[EXERCISE AIM]:
A word-for-word copy of the lines from the one holding "گروه اجتماعی" through the final line of the records below is the only output asked for.

Stored items:
========================================================================

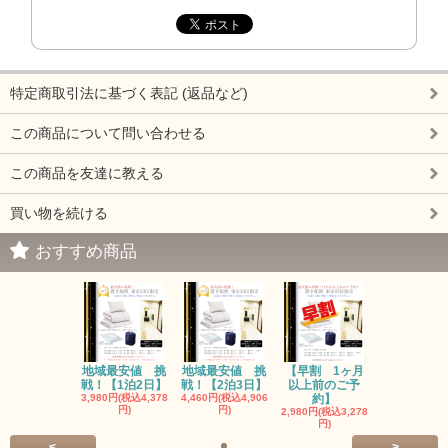
特定商取引法に基づく表記 (返品など)
この商品について問い合わせる
この商品を友達に教える
買い物を続ける
おすすめ商品
地域最安値 挑
地域最安値 挑
【早割 1ヶ月
戦！【1泊2日】
戦！【2泊3日】
以上前のご予
3,980円(税込4,378
4,460円(税込4,906
約】
円)
円)
2,980円(税込3,278
円)
<
>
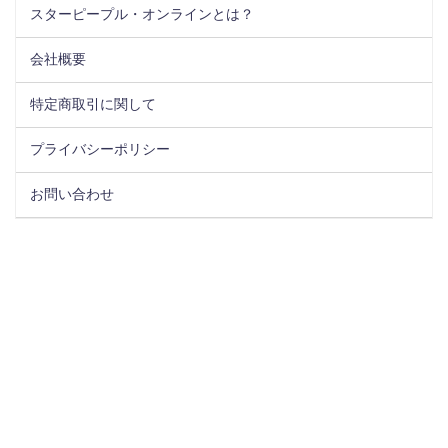
スターピープル・オンラインとは？
会社概要
特定商取引に関して
プライバシーポリシー
お問い合わせ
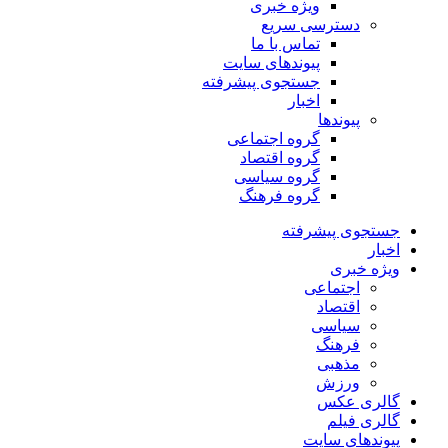
ویژه خبری
دسترسی سریع
تماس با ما
پیوندهای سایت
جستجوی پیشرفته
اخبار
پیوندها
گروه اجتماعی
گروه اقتصاد
گروه سیاسی
گروه فرهنگ
جستجوی پیشرفته
اخبار
ویژه خبری
اجتماعی
اقتصاد
سیاسی
فرهنگ
مذهبی
ورزش
گالری عکس
گالری فیلم
پیوندهای سایت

========================================================================

[ANSWER FOR THIS EXERCISE]:
گروه اجتماعی
گروه اقتصاد
گروه سیاسی
گروه فرهنگ
جستجوی پیشرفته
اخبار
ویژه خبری
اجتماعی
اقتصاد
سیاسی
فرهنگ
مذهبی
ورزش
گالری عکس
گالری فیلم
پیوندهای سایت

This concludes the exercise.